Congress: File sharing leaks sensitive data

Sensitive files like Secret Service safehouse locations, military rosters, and IRS tax returns can still be found on file-sharing networks, according to new report.

Declan McCullagh Former Senior Writer
Declan McCullagh is the chief political correspondent for CNET. You can e-mail him or follow him on Twitter as declanm. Declan previously was a reporter for Time and the Washington bureau chief for Wired and wrote the Taking Liberties section and Other People's Money column for CBS News' Web site.
Declan McCullagh
3 min read

Sensitive files like Secret Service safehouse locations, military rosters, and IRS tax returns can still be found on file-sharing networks, according to a report to a U.S. House of Representatives committee on Wednesday.

In many cases, that's because federal government employees or contractors installed peer-to-peer software on their computers without paying attention to which documents would be shared, Robert Boback, the chief executive of Tiversa, told the panel.

Boback said his company found the Secret Service's evacuation plans for the first lady and motorcade routes. (See an interview with Tiversa about Marine One documents found on a peer-to-peer network this spring.)

That led some politicians to announce that new federal laws were necessary to stop inadvertent file sharing.

"I'm planning to introduce a bill," said Rep. Edolphus Towns, a New York Democrat who heads a House oversight committee. He said his legislation would limit the use of peer-to-peer software on all computer networks operated by the federal government or its contractors.

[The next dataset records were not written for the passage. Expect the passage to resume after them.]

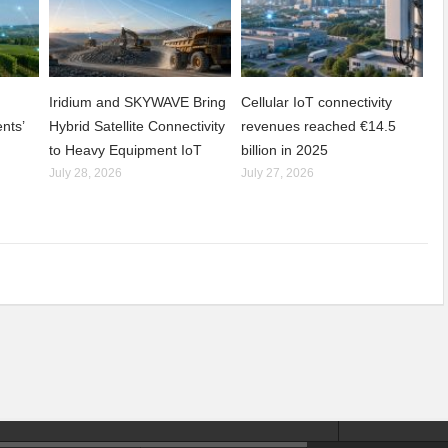
Iridium and SKYWAVE Bring
Cellular IoT connectivity
nts’
Hybrid Satellite Connectivity
revenues reached €14.5
to Heavy Equipment IoT
billion in 2025
July 28, 2026
July 27, 2026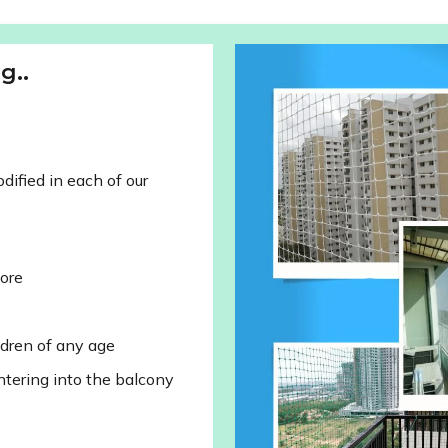
g..
ified in each of our
lore
ldren of any age
ntering into the balcony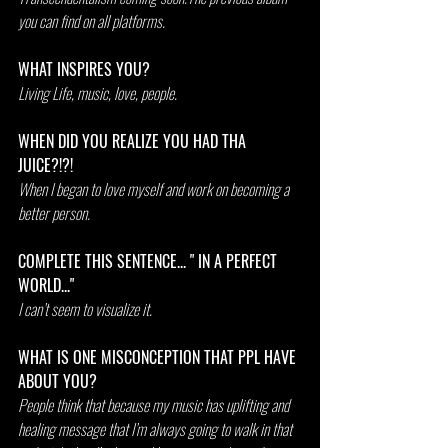
you can find on all platforms. 
WHAT INSPIRES YOU?  
Living Life, music, love, people.
WHEN DID YOU REALIZE YOU HAD THA 
JUICE?!?!
When I began to love myself and work on becoming a 
better person.
COMPLETE THIS SENTENCE... " IN A PERFECT 
WORLD..."
I can’t seem to visualize it.
WHAT IS ONE MISCONCEPTION THAT PPL HAVE 
ABOUT YOU?
People think that because my music has uplifting and 
healing message that I’m always going to walk in that 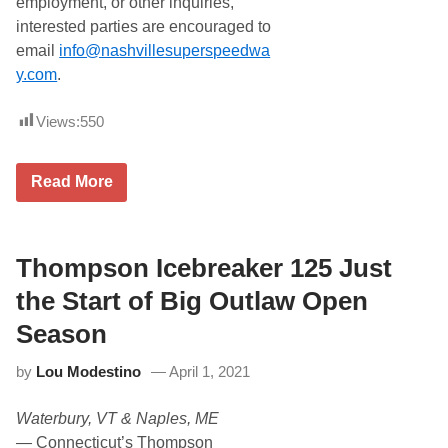
employment, or other inquiries,
interested parties are encouraged to
email
info@nashvillesuperspeedwa
y.com
.
Views:
550
F
Read More
o
r
d
N
a
Thompson Icebreaker 125 Just
m
e
the Start of Big Outlaw Open
d
O
Season
f
f
by
Lou Modestino
April 1, 2021
i
c
i
Waterbury, VT & Naples, ME
a
l
—
Connecticut’s Thompson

In addition, the Federal Trade Commission should investigate whether P2P software developers are violating the law, and the Obama administration should "undertake a national campaign to educate consumers about the dangers of file sharing software," Towns said. (In April, Towns' committee informed the FTC it had reopened an investigation into inadvertent file sharing.)

Rep. Peter Welch, a Vermont Democrat, suggested a similar approach. He wanted to know "whether there's some legal action that should be taken to protect intellectual property, to protect kids from pornography, to protect classified medical information, national security information."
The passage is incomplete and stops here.